Já para a instituição de ensino cabe a solicitação de um relatório de atividades a cada seis meses, a indicação de um professor orientador, e dentre outras responsabilidades, comunicar à empresa, no início de cada período letivo, as datas das avaliações escolares ou acadêmicas.

Tempo

O interessado em um estágio deve ter idade mínima de 16 anos e estar matriculado e frequentando uma instituição de ensino superior, técnico ou médio. Alunos matriculados na educação fundamental, na modalidade profissional da educação de jovens e adultos, também, podem concorrer a uma vaga de estágio. A carga horária está limitada a seis horas diárias ou 30 horas semanais para o ensino superior, educação profissional e ensino médio regular. Quem cursa a educação especial e se acha nos dois anos finais do ensino fundamental, na modalidade profissional de educação de jovens e adultos, tem quatro horas diárias/20 horas semanais a cumprir. Além disso, o estagiário deve saber que ele pode ficar em uma mesma empresa estagiando por, no máximo, dois anos. Ele, também, tem direito a auxílio transporte e remuneração, exceto se o estágio for obrigatório para a conclusão do curso.

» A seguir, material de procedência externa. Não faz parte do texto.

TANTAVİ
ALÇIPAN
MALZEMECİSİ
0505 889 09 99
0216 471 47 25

Segundo Fernando Pereira, quem passa pelo estágio tem mais chances de ser contratado do que aquele aluno que não teve tal experiência. Fernando foi estagiário e recomenda que o estudante procure aprimorar seus conhecimentos e seja um visionário. “Fazer estágio é ter a oportunidade de dar palpites e poder arriscar. Os novos conhecimentos são os melhores benefícios”.

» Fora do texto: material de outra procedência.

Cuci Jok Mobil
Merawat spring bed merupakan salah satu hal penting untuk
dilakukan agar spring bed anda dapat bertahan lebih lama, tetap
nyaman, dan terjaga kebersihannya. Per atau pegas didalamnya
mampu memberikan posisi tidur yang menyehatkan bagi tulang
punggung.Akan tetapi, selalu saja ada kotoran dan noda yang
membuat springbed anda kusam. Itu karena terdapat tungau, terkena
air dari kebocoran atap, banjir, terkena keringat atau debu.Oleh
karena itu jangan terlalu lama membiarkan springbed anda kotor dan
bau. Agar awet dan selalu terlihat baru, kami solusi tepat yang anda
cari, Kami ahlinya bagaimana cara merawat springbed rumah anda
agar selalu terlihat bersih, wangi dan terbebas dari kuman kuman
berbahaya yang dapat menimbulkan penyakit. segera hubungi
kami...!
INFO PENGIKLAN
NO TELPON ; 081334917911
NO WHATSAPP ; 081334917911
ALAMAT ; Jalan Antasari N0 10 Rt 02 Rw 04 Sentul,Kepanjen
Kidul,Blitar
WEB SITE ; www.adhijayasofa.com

Aprimoramento profissional

Para quem não tem a oportunidade de passar pelo estágio, fazer cursos profissionalizantes pode ser um bom caminho. Em Anápolis, o interessado pode procurar diversos lugares para aprimoramento de sua carreira profissional. Segundo a supervisora de integração escola-empresa do Centro de Educação Profissional de Anápolis (Cepa), Lana Guimarães, a capacitação acontece tanto para ingressar no mercado como para se manter nele. Ele explica que no caso do Cepa, o levantamento dos cursos mais procurados é feito no SINE (Sistema Nacional de Emprego) encaminhado para secretaria da instituição. Após isso, um projeto é feito para a formação de turmas, cursos de formação inicial e continuada de trabalhadores.
De acordo com Lana Guimarães, em Anápolis, os cursos mais procurados por jovens são de técnico em vendas, qualidade no atendimento, inglês e informática básica. Já as empresas anapolinas procuram alunos de diversos cursos. Para Lana, não é possível citar um cargo que tenha mais oportunidades, já que cada empresa busca um perfil específico. “Mas em sua maioria, os alunos são absorvidos pelo comércio, principalmente os mais jovens que não têm muita experiência”, afirma a supervisora.

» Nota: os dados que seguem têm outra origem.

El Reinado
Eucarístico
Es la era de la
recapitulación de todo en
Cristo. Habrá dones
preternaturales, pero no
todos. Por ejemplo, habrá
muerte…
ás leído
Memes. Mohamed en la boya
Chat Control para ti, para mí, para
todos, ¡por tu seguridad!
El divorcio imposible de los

Ter um bom relacionamento pessoal, ser proativo e ter comprometimento com as ações que são delegadas representam características que o alunos deve ter, na visão de quem trabalha com esse público. Segundo a coordenadora pedagógica do Cepa Alice Maria de Sousa os melhores são julgados por competências e habilidades e, não, por notas. Isso significa que o candidato a uma vaga no trabalho deve responder a características específicas de cada empresa, mas em geral todas pedem responsabilidade e qualificação na área de atuação.
Para o professor da área de gestão e hospitalidade, Genilson Mariano, apesar da procura dos alunos ser grande, muitos jovens ainda não sabem das oportunidades que a cidade oferece. “Os que conhecem, aproveitam a idade e buscam cursos profissionalizantes para entrarem no mercado com mais facilidade”, afirmou Genilson. Segundo ele, muitos alunos são indicados para empresas e alguns podem até passar por um estágio enquanto estão no curso.